▶ Provided records
____
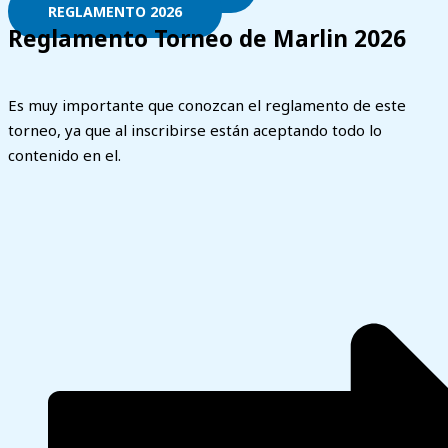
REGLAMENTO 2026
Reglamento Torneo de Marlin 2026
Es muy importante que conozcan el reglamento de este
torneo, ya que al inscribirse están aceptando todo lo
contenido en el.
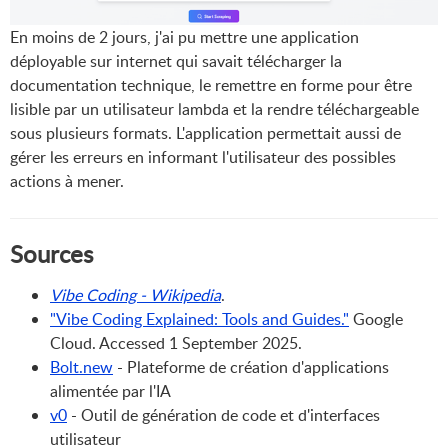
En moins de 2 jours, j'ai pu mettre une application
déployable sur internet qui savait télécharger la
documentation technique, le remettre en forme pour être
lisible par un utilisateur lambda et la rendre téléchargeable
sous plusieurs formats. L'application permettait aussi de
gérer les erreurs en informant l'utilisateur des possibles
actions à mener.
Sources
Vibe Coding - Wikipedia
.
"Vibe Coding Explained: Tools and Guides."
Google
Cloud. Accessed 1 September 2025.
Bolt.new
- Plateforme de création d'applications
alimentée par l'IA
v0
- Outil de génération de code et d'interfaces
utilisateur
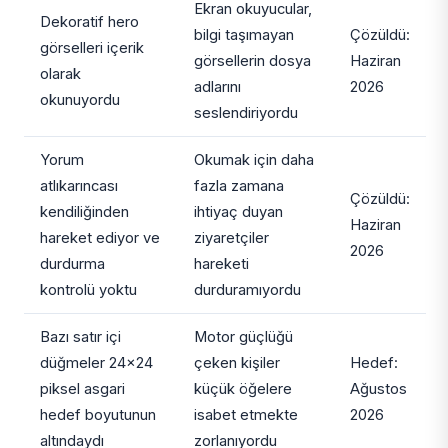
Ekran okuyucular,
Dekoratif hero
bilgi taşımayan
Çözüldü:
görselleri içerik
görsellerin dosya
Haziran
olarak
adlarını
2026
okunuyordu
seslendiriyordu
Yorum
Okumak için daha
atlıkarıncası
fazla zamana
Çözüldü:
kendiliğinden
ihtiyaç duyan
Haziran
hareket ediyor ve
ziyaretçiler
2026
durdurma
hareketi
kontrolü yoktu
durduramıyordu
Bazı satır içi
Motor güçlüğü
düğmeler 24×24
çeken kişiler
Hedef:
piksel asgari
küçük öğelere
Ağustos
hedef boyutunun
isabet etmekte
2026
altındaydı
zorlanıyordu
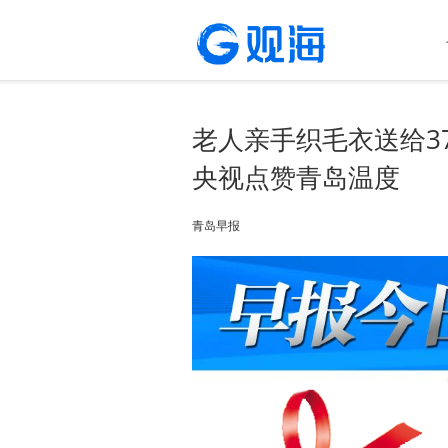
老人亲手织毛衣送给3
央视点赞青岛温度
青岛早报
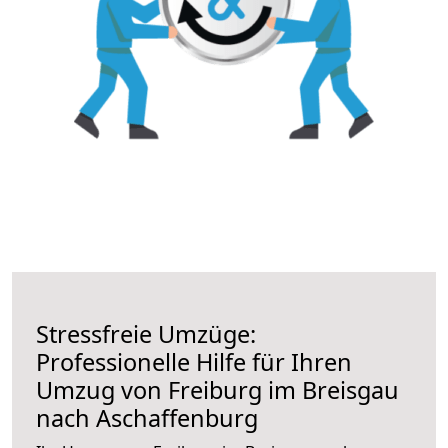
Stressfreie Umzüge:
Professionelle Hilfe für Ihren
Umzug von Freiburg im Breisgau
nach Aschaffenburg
____
▶ Assignment
Find "utilisateur" in the data above. Report each line where it appears.

▶ Task solution
lisible par un utilisateur lambda et la rendre téléchargeable
gérer les erreurs en informant l'utilisateur des possibles
utilisateur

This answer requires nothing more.